One of the biggest libraries in the world, this was the first national library in Russia. Initially, its remit was to keep a copy of all (!) the books published in Russian (both in Russia and abroad), as well as books about Russia in foreign languages. But it is not just the scale of its collection that impresses.
Its oldest building, designed by the Italian Carlo Rossi and facing the Catherine Garden (for a time, the Empress personally supervised the construction of the library), includes several staterooms that have their own interior design and layout.
Arguably the most remarkable of them is Faust’s Study, or the ‘Gothic Hall’, as it is also known. It is built in a medieval style and its colorfully decorated groin vaults are reminiscent of a monastic cell from 15th century Europe.
The main Hermitage building, the famous Winter Palace, was the principal residence of Russian monarchs for several centuries. Therefore, its 1,084 rooms are distinguished by a particular splendor and magnificence, from its grand granite Jordan Staircase (the starting point for religious processions to the Neva River to cut a hole in the ice to celebrate Christ’s baptism in the Jordan River) to the Romanovs’ private apartments.
Over the years, the staterooms decorated with precious stones have changed their appearance many times. The last time was after World War II: The palace was a major target in the war and was hit by 17 artillery shells and two aerial bombs.
The historic staterooms also sustained damage as a result of nearby shell blasts. However, to this day, the palace retains its original decor and interiors. To save all these treasures, museum workers and volunteers really had to go beyond the call of duty (spending many nights in the Hermitage cellars).

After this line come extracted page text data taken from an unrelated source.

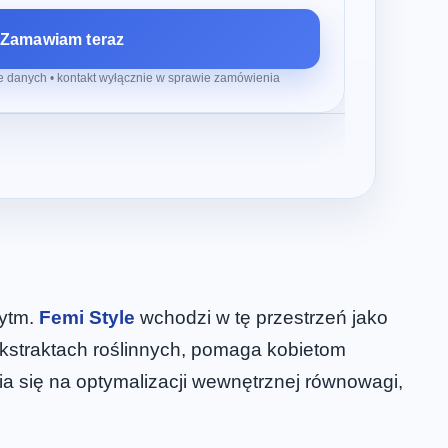
Zamawiam teraz
 danych • kontakt wyłącznie w sprawie zamówienia
rytm.
Femi Style
wchodzi w tę przestrzeń jako
ekstraktach roślinnych, pomaga kobietom
a się na optymalizacji wewnętrznej równowagi,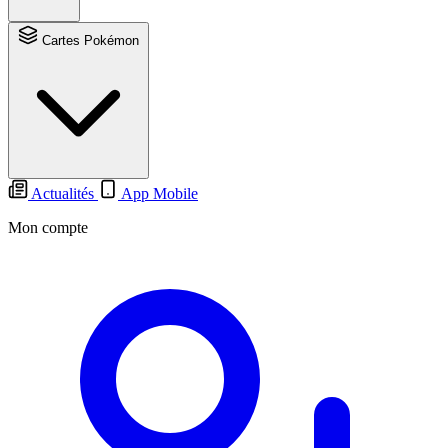
Cartes Pokémon
Actualités
App Mobile
Mon compte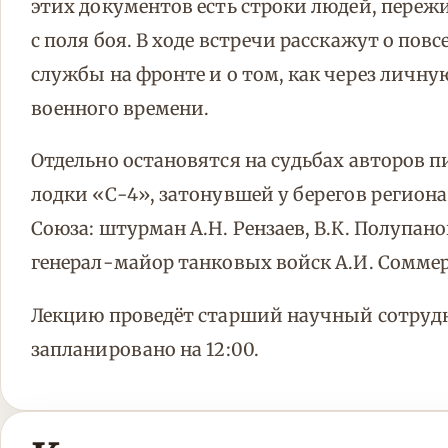
этих документов есть строки людей, пережи
с поля боя. В ходе встречи расскажут о пов
службы на фронте и о том, как через личну
военного времени.
Отдельно остановятся на судьбах авторов 
лодки «С-4», затонувшей у берегов региона 
Союза: штурман А.Н. Рензаев, В.К. Полупан
генерал-майор танковых войск А.И. Соммер
Лекцию проведёт старший научный сотрудн
запланировано на 12:00.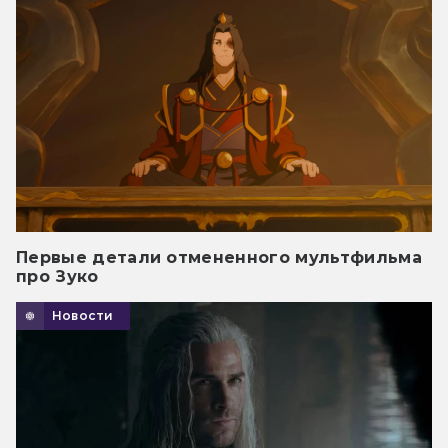
Первые детали отмененного мультфильма
про Зуко
Новости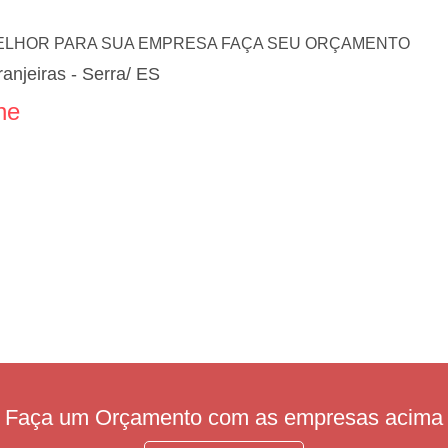
 MELHOR PARA SUA EMPRESA FAÇA SEU ORÇAMENTO
anjeiras - Serra/ ES
ne
Faça um Orçamento com as empresas acima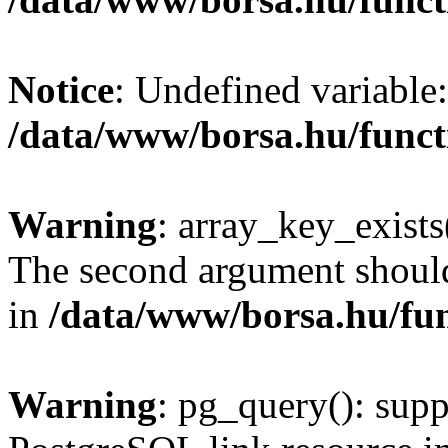
Notice
: Undefined variable:
/data/www/borsa.hu/funct
Warning
: array_key_exists(
The second argument should 
in
/data/www/borsa.hu/fu
Warning
: pg_query(): supp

This sumptuous palace was designed by Italian architect Bartolomeo Rastrelli, Empress Elizabeth Petrovna’s favorite architect and the mastermind behind the Winter Palace. Over several centuries, the summer residence was given a number of makeovers (in line with whatever the prevailing architectural fashion was), so the interiors bear distinct imprints of different styles and tastes.

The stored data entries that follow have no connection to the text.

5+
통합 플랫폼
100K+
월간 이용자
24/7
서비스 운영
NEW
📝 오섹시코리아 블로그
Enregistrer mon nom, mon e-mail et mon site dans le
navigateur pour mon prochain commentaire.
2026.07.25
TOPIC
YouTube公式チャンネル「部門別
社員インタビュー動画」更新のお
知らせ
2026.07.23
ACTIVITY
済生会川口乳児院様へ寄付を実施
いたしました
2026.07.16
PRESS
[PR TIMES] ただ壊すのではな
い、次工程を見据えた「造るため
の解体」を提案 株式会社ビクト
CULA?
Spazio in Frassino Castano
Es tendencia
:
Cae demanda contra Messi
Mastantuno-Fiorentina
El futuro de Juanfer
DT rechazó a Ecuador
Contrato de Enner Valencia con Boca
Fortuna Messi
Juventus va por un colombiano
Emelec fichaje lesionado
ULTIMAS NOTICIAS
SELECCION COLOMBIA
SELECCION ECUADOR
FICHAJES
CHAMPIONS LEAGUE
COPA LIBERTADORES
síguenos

Here, you will find a Baroque gallery with gilded carvings and mirrored glass panels (to create a sense of space in what are in actual fact quite narrow staterooms), Peter the Great’s Oak Study with his personal items, Rococo features, as well as restrained Classicism.

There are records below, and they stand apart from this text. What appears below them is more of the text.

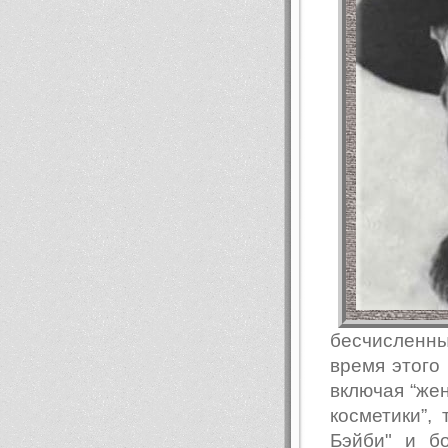
бесчисленн
время этого
включая “же
косметики”, 
Бэйби" и б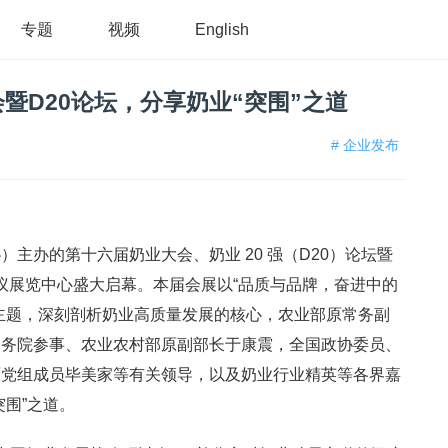
专题
视频
English
暨D20论坛，分享奶业“突围”之道
# 企业发布
主办的第十六届奶业大会、奶业 20 强（D20）论坛暨
会议展览中心盛大启幕。本届会展以“品质与品牌，奋进中的
主题，深刻剖析奶业高质量发展的核心，农业部原常务副
国务院参事、农业农村部原副部长于康震，全国政协委员、
原党组成员毕美家等有关领导，以及奶业行业精英等各界嘉
围”之道。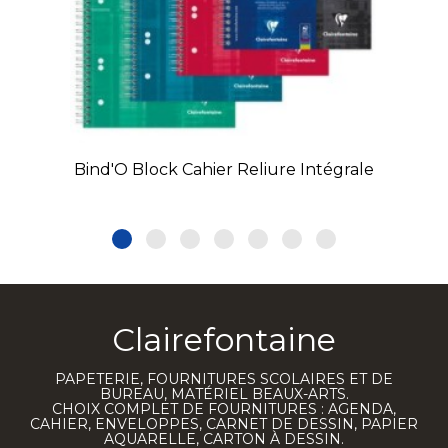
Bind'O Block Cahier Reliure Intégrale
Clairefontaine
PAPETERIE, FOURNITURES SCOLAIRES ET DE
BUREAU, MATÉRIEL BEAUX-ARTS.
CHOIX COMPLET DE FOURNITURES : AGENDA,
CAHIER, ENVELOPPES, CARNET DE DESSIN, PAPIER
AQUARELLE, CARTON À DESSIN.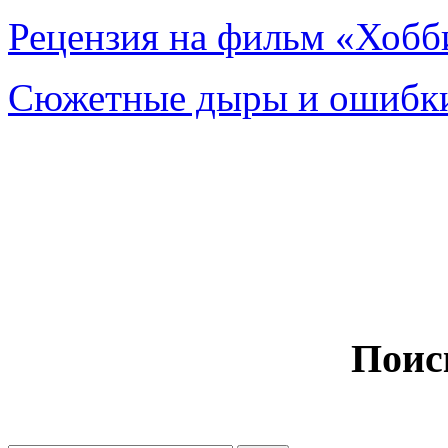
Рецензия на фильм «Хобби
Сюжетные дыры и ошибки
Поис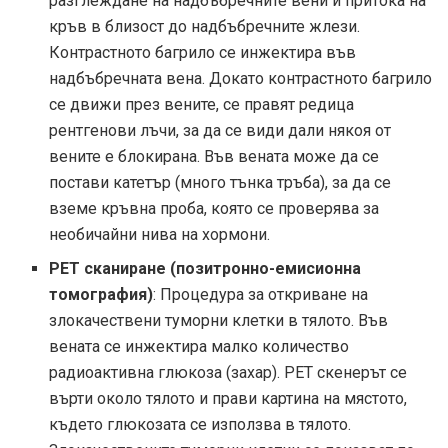
разглеждане на надбъбречните вени и притока на
кръв в близост до надбъбречните жлези.
Контрастното багрило се инжектира във
надбъбречната вена. Докато контрастното багрило
се движи през вените, се правят редица
рентгенови лъчи, за да се види дали някоя от
вените е блокирана. Във вената може да се
постави катетър (много тънка тръба), за да се
вземе кръвна проба, която се проверява за
необичайни нива на хормони.
PET сканиране (позитронно-емисионна
томография)
: Процедура за откриване на
злокачествени туморни клетки в тялото. Във
вената се инжектира малко количество
радиоактивна глюкоза (захар). PET скенерът се
върти около тялото и прави картина на мястото,
където глюкозата се използва в тялото.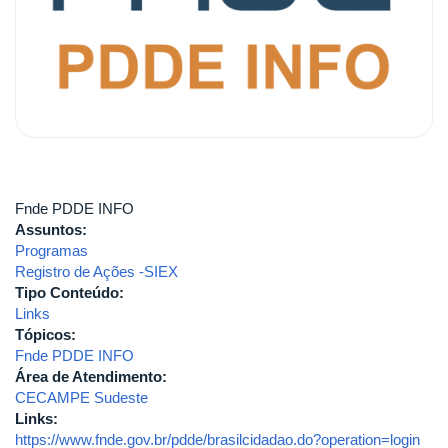
Fnde PDDE INFO
Assuntos:
Programas
Registro de Ações -SIEX
Tipo Conteúdo:
Links
Tópicos:
Fnde PDDE INFO
Área de Atendimento:
CECAMPE Sudeste
Links:
https://www.fnde.gov.br/pdde/brasilcidadao.do?operation=login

But everything you can behold here today is the result of the painstaking work of several decades. The palace was set on fire and blown up during the war. It literally had to be raised from the ruins.
At the time of its construction, St. Isaac’s Cathedral was the most expensive church in Europe (100 kg of gold was used for its cupolas alone), and it was intended to become “the most important place of Orthodox Christian worship in the empire”.
Unsurprisingly, new “claimants” were constantly emerging to lay claim to this status. What the 101-meter-high cathedral in the center of the city actually turned out to be was a monument of the age and one of the country’s most monumental cathedrals. It took a very long time to build, in point of fact - 40 years - and no less zeal was expended on the internal decorations than on its grand facade.
The ceiling, with an area of 816 sq. meters, was painted by Karl Bryullov, the best portraitist of his time. The cathedral interior is decorated with precious marbles, lazurite, malachite and elaborate mosaics.
There are impressively massive gilded chandeliers weighing three tons each and it has a spectacular dome - at its very center is a sculpture of a soaring dove, a symbol of the Holy Spirit.